| TASK OBJECTIVE |
Would you repeat all of the records underneath, exactly as written?

Dataset items:
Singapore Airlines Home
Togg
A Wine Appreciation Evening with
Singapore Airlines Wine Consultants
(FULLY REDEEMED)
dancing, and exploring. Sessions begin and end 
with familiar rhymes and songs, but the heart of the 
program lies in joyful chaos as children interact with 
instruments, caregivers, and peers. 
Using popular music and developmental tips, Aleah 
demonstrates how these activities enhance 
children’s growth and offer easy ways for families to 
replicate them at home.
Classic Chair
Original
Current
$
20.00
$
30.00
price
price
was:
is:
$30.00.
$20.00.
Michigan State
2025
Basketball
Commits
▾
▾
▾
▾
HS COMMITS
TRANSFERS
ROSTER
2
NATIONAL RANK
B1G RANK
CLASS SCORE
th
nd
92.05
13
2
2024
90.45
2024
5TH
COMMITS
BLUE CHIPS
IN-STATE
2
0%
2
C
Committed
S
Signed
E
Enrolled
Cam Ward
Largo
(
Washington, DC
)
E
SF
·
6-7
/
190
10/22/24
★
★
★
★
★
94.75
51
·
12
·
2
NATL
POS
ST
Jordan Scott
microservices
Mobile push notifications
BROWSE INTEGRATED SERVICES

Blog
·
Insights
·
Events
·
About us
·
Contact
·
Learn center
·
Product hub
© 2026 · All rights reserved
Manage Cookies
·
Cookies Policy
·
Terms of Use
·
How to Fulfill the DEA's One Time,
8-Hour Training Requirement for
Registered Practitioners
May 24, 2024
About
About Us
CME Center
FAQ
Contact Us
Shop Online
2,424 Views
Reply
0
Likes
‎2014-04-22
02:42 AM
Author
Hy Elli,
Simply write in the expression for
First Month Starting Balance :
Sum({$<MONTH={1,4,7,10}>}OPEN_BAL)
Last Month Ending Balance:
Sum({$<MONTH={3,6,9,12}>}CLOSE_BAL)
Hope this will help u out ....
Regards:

| SOLUTION TO THIS PROBLEM |
Singapore Airlines Home
Togg
A Wine Appreciation Evening with
Singapore Airlines Wine Consultants
(FULLY REDEEMED)
dancing, and exploring. Sessions begin and end 
with familiar rhymes and songs, but the heart of the 
program lies in joyful chaos as children interact with 
instruments, caregivers, and peers. 
Using popular music and developmental tips, Aleah 
demonstrates how these activities enhance 
children’s growth and offer easy ways for families to 
replicate them at home.
Classic Chair
Original
Current
$
20.00
$
30.00
price
price
was:
is:
$30.00.
$20.00.
Michigan State
2025
Basketball
Commits
▾
▾
▾
▾
HS COMMITS
TRANSFERS
ROSTER
2
NATIONAL RANK
B1G RANK
CLASS SCORE
th
nd
92.05
13
2
2024
90.45
2024
5TH
COMMITS
BLUE CHIPS
IN-STATE
2
0%
2
C
Committed
S
Signed
E
Enrolled
Cam Ward
Largo
(
Washington, DC
)
E
SF
·
6-7
/
190
10/22/24
★
★
★
★
★
94.75
51
·
12
·
2
NATL
POS
ST
Jordan Scott
microservices
Mobile push notifications
BROWSE INTEGRATED SERVICES

Blog
·
Insights
·
Events
·
About us
·
Contact
·
Learn center
·
Product hub
© 2026 · All rights reserved
Manage Cookies
·
Cookies Policy
·
Terms of Use
·
How to Fulfill the DEA's One Time,
8-Hour Training Requirement for
Registered Practitioners
May 24, 2024
About
About Us
CME Center
FAQ
Contact Us
Shop Online
2,424 Views
Reply
0
Likes
‎2014-04-22
02:42 AM
Author
Hy Elli,
Simply write in the expression for
First Month Starting Balance :
Sum({$<MONTH={1,4,7,10}>}OPEN_BAL)
Last Month Ending Balance:
Sum({$<MONTH={3,6,9,12}>}CLOSE_BAL)
Hope this will help u out ....
Regards:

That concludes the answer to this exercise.